Il primario di un’Azienda sanitaria che si assenti in orario di lavoro senza timbrare l’uscita, per svolgere attività extramoenia, rischia comunque la condanna per truffa aggravata anche se alla Asl venivano comunicate le prenotazioni relative alla sua attività da libero professionista. Così la Corte di cassazione con la sentenza n. 6280/2017, depositata il 9 febbraio, ha smentito il ragionamento del Gup che aveva escluso in radice il dolo dell’imputato in ragione del fatto che la mancata segnalazione delle uscite dal servizio non integrava la volontà di indurre in errore il datore di lavoro pubblico, che ne era per altra via informato.
La smentita del Gup
La Cassazione accoglie il ricorso dell’Azienda sanitaria e annulla senza rinvio la sentenza emessa al termine dell’udienza preliminare, con conseguente trasmissione degli atti al tribunale per l’avvio del dibattimento nel giudizio di primo grado. L’Asl, costituitasi contro il medico “infedele” parte civile, ha sostenuto con successo che non mancavano del tutto gli elementi sufficienti a sostenere l’accusa di truffa aggravata. Il Gup avrebbe, quindi, travalicato il proprio potere giurisdizionale sconfinando nel merito e ritenendo totalmente scriminante del reato il fatto che l’Asl avesse, in generale, conoscenza delle attività extramoenia svolte dall’imputato. Per la Cassazione tale constatazione non è, infatti, sufficiente a negare che il primario, non segnalando puntualmente le singole uscite dalla struttura pubblica, inducesse in errore il proprio datore di lavoro sulla sua presenza in ospedale.
La retribuzione indebita
Ed è difficile supporre che il medico primario, con qualifica di dirigente, non fosse comunque conscio di percepire una retribuzione per ore lavorative mai effettuate all’interno del servizio sanitario pubblico.
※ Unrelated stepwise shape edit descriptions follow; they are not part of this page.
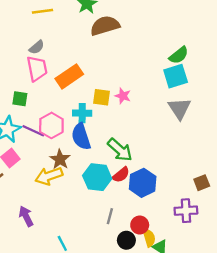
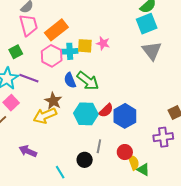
green square: (20, 99) -> (16, 52), turned -32
cyan cross: (82, 113) -> (70, 51), moved
pink hexagon: (51, 125) -> (52, 56), moved
blue semicircle: (81, 137) -> (70, 80), size x0.7
green arrow: (120, 150) -> (88, 81), moved
purple arrow: (26, 216) -> (28, 151), turned -36
black circle: (126, 240) -> (85, 160), moved

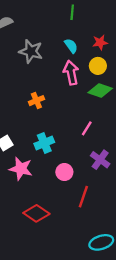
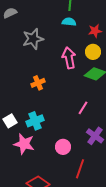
cyan semicircle: (71, 46) -> (69, 22), moved, turned -48
gray star: (31, 51) -> (33, 39), turned -30
cyan cross: (44, 143) -> (35, 121), moved

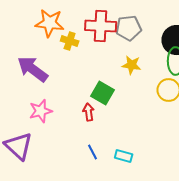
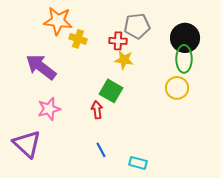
red cross: (101, 26) -> (118, 41), moved, size x0.6
yellow star: (132, 65) -> (124, 60), moved
cyan rectangle: (124, 156) -> (138, 163), moved

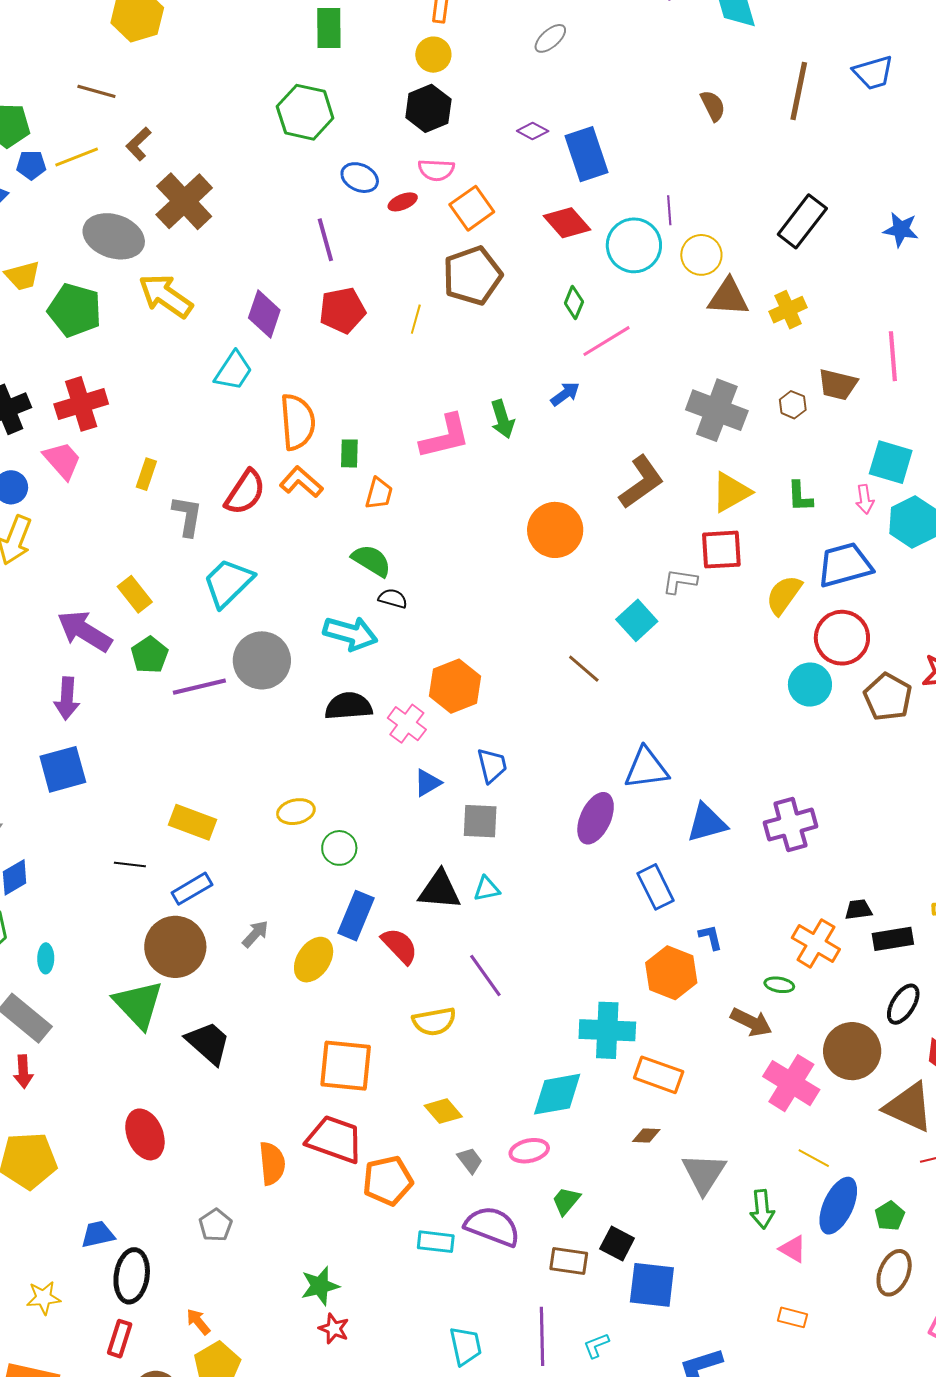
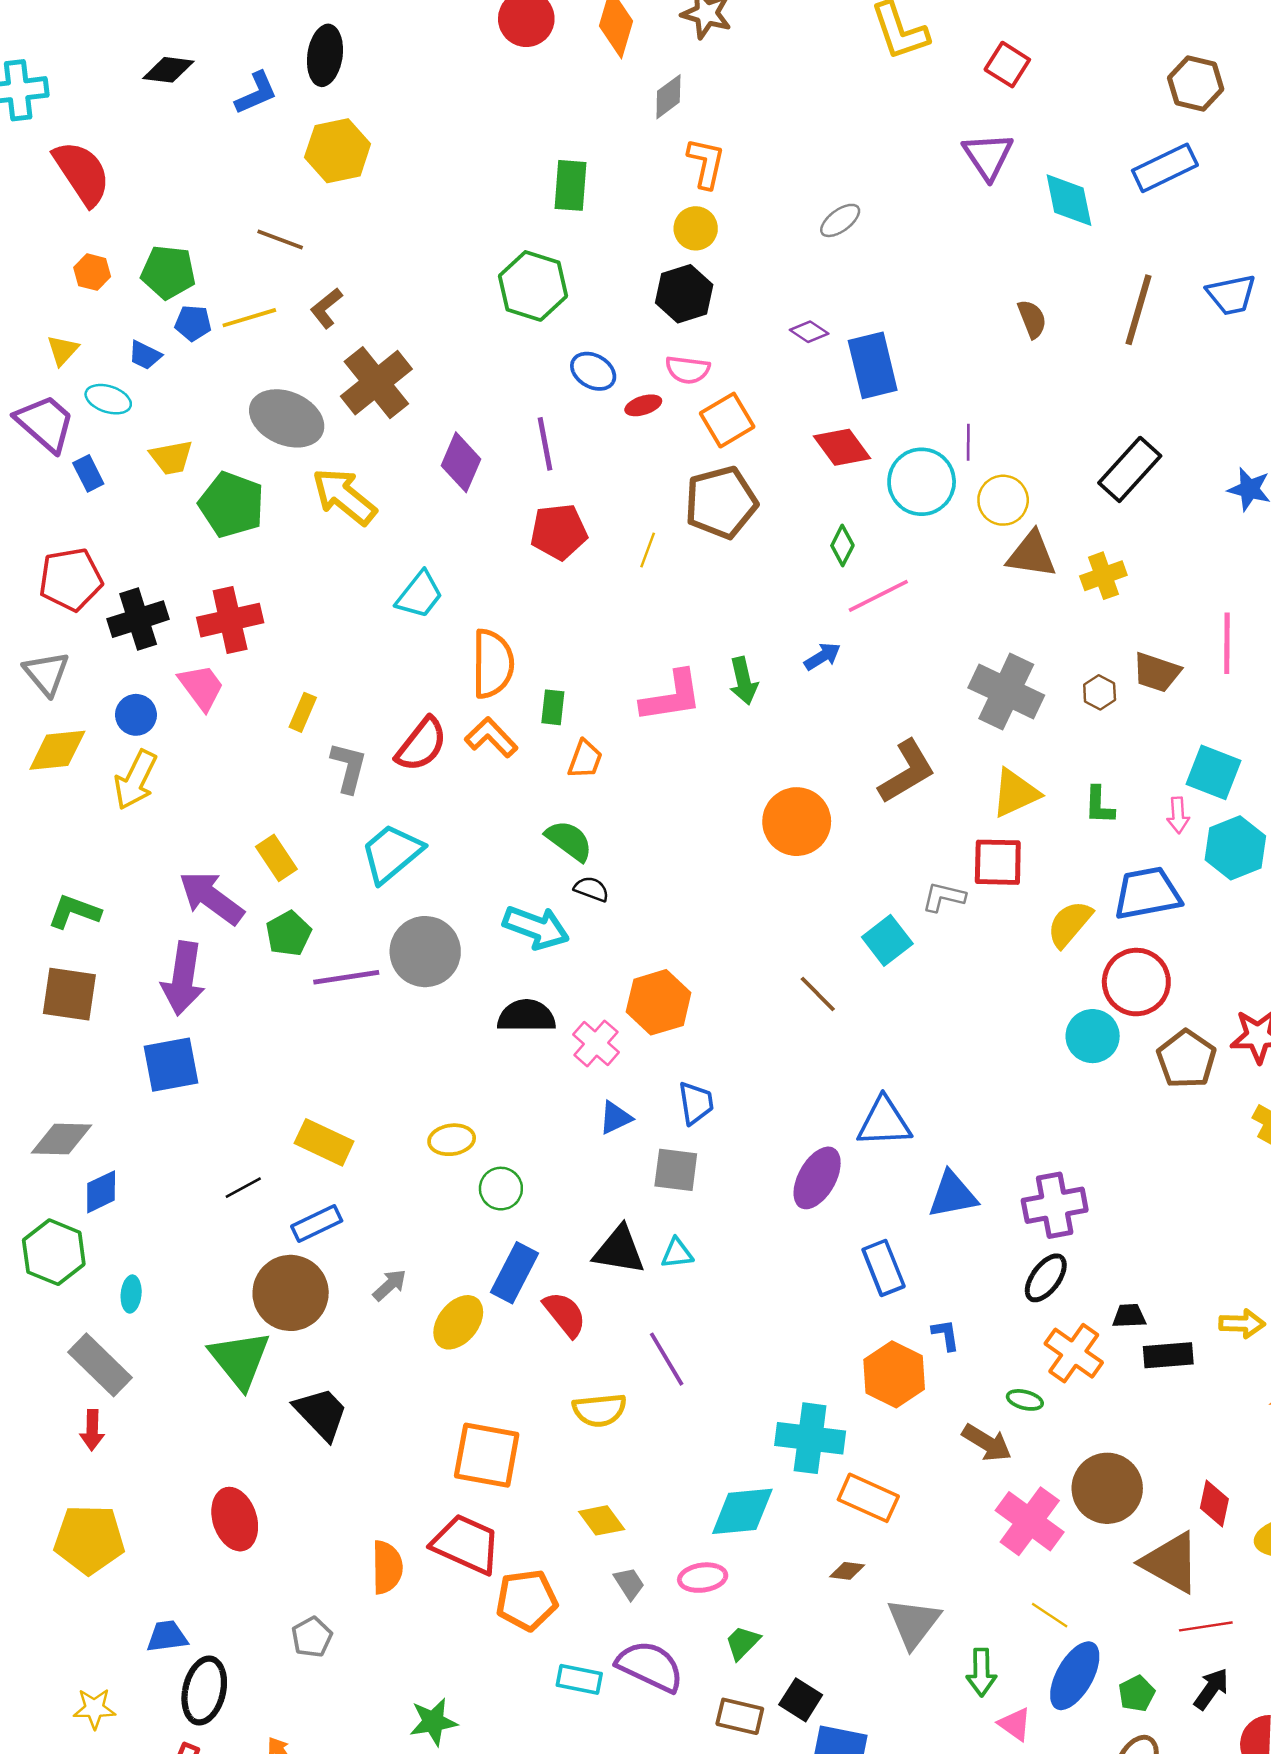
purple diamond: (264, 314) -> (461, 462), moved
purple arrow: (67, 698) -> (183, 978), size x1.4
black line: (130, 864) -> (243, 1188), turned -40
black ellipse: (903, 1004) -> (1046, 1278), moved

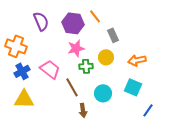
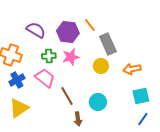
purple semicircle: (41, 21) -> (36, 30), turned -36
gray rectangle: (113, 35) -> (108, 44), size x1.5
green cross: (86, 66) -> (49, 56), moved
cyan square: (133, 87) -> (141, 96), moved, turned -36
yellow triangle: (24, 99) -> (19, 108), turned -35

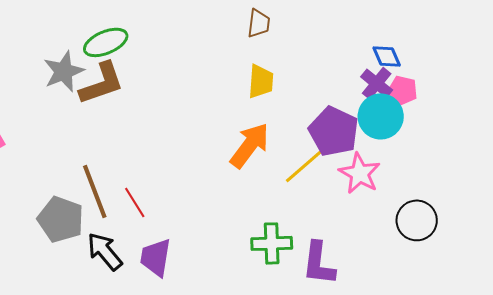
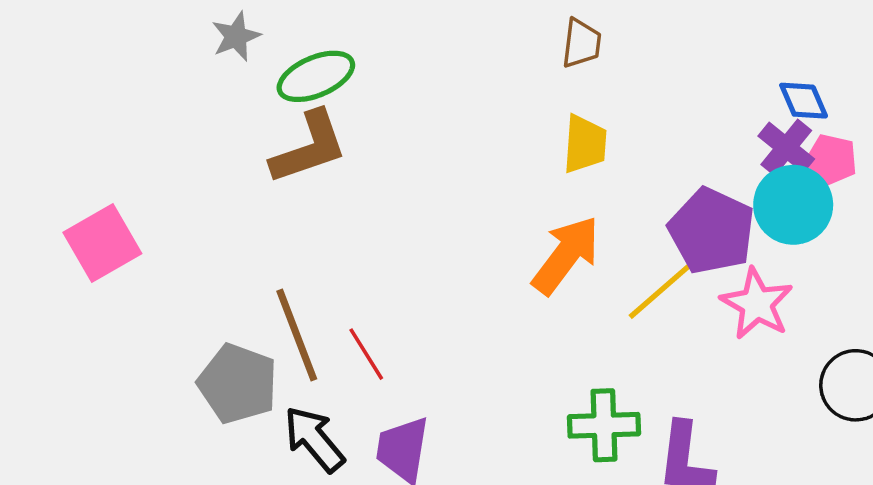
gray star: (64, 71) -> (236, 36), moved, size x0.7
Inoltre, la Cassazione individua come punto di irragionevolezza della decisione di non luogo a procedere del Gup l’affermare che l’Asl pur essendo a conoscenza della condotta illecita del primario gli corrispondesse poi puntualmente l’intera retribuzione. Al contrario, secondo l’azienda, il medico avrebbe semplicemente approfittato della mancanza di controlli interni e, soprattutto, del mancato coordinamento di informazioni tra gli uffici per ottenere un’indebita retribuzione attestata sulla scorta della non veritiera rilevazione automatica, da cui le sue assenze, appunto, non risultavano. Il Gup si è fondato esclusivamente sulla conoscenza all’interno della struttura pubblica della coincidenza delle assenze per attività libero professionali con l’orario di lavoro ospedaliero. E, invece, come rilevato dalla Cassazione il Gup non ha, in conclusione, tenuto in debito conto gli ulteriori elementi a sua disposizione forniti dalla parte civile: totale assenza di controlli., mancata trasmissione di report giornalieri e le «asimmetrie informative tra i diversi uffici». Tutti elementi che potevano in dibattimento in connessione con le rilevanze testimoniali incidere sulla sussistenza o meno dell’elemento soggettivo del reato di truffa aggravata.